One solution is constructing a BK-tree for the set of choices. The triangle inequality helps reduce the necessary distance calculations by limiting the search. In practice, the performance seems to heavily depend on the insertion order, and is significantly helped by having a low max_edits value.

A better option is using a trie as an index; the best match can be found by traversing it with a Levenshtein Automaton that allows us to exclude subtries which cannot contain a sufficiently good match. This should allow us to remove unnecessary distance calculations much more effectively, and can also take advantage of setting max_edits.

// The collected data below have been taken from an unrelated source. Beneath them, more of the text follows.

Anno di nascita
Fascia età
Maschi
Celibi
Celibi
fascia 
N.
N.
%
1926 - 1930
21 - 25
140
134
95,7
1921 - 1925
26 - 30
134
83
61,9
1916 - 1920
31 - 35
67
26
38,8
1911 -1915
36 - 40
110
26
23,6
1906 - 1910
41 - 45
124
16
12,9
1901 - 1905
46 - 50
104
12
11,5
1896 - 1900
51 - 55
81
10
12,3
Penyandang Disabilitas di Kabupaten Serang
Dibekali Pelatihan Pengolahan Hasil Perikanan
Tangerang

The above is combined with a reasonably performant implementation of Levenshtein distance, using the bitvector algorithm by Myers for strings up to 64 characters long.

Performance

Using rapidfuzz as a reference. Results of running test.py with Python 3.11 on a Mac mini 2020 (M1, 16GB RAM).

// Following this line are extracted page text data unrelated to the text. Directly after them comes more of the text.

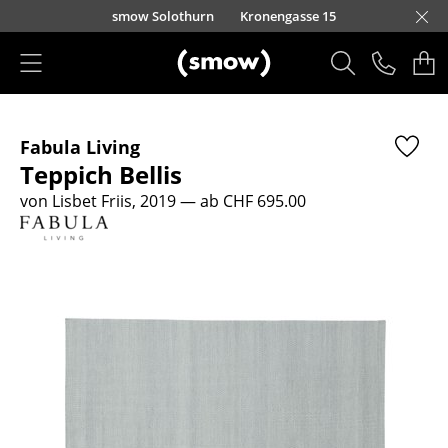
Direkt zum Inhalt
smow Solothurn
Kronengasse 15
Produkte
Fabula Living
Sitzmöbel
Teppich Bellis
Esszimmerstühle
von Lisbet Friis, 2019
— ab CHF 695.00
Sofas
Sessel
Loungesessel
Stühle
Freischwinger
Barhocker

Taking a dictionary (235,976 words) as index and every 1000th as a query:

  • assrs.Trie.find_one: 0.98ms
  • assrs.Trie.find_one(..., max_edits=3): 0.43ms
  • assrs.BKTree.find_one: 5.54ms
  • assrs.BKTree.find_one(..., max_edits=3): 2.92ms
  • assrs.levenshtein_extract: 9.39ms
  • assrs.levenshtein in a Python loop: 32.02ms
  • rapidfuzz.process.extractOne(..., scorer=rapidfuzz.distance.Levenshtein.distance): 4.08ms
  • rapidfuzz.distance.Levenshtein.distance in a Python loop: 44.20ms

However, with 100,000 random strings of length 10 as index and querying random strings:

  • assrs.Trie.find_one: 17.60ms
  • assrs.Trie.find_one(..., max_edits=3): 5.39ms
  • assrs.BKTree.find_one: 10.14ms
  • assrs.BKTree.find_one(..., max_edits=3): 10.14ms
  • assrs.levenshtein_extract: 6.81ms
  • assrs.levenshtein in a Python loop: 13.94ms
  • rapidfuzz.process.extractOne(..., scorer=rapidfuzz.distance.Levenshtein.distance): 4.21ms
  • rapidfuzz.distance.Levenshtein.distance in a Python loop: 18.07ms

The tree based structures have a significant advantage if the index is relatively low entropy, like a dictionary of words from a natural language. However, a random set of strings causes especially poor performance for tries due to the excessive branching (e.g. considering that 62^3 is 238,328, it is highly likely that the number of explored nodes is roughly the same order of magnitude as the size of the index), and limits the benefits from the structure of the index. Instead, the overhead from traversing the tree, and extra distance calculations, can mean they are slower than straightforwardly iterating through the list of choices. Regardless, using a Trie with a max_edits limit remains competitive even in the worst-case scenario and offers a significant speedup in case of a nicer index.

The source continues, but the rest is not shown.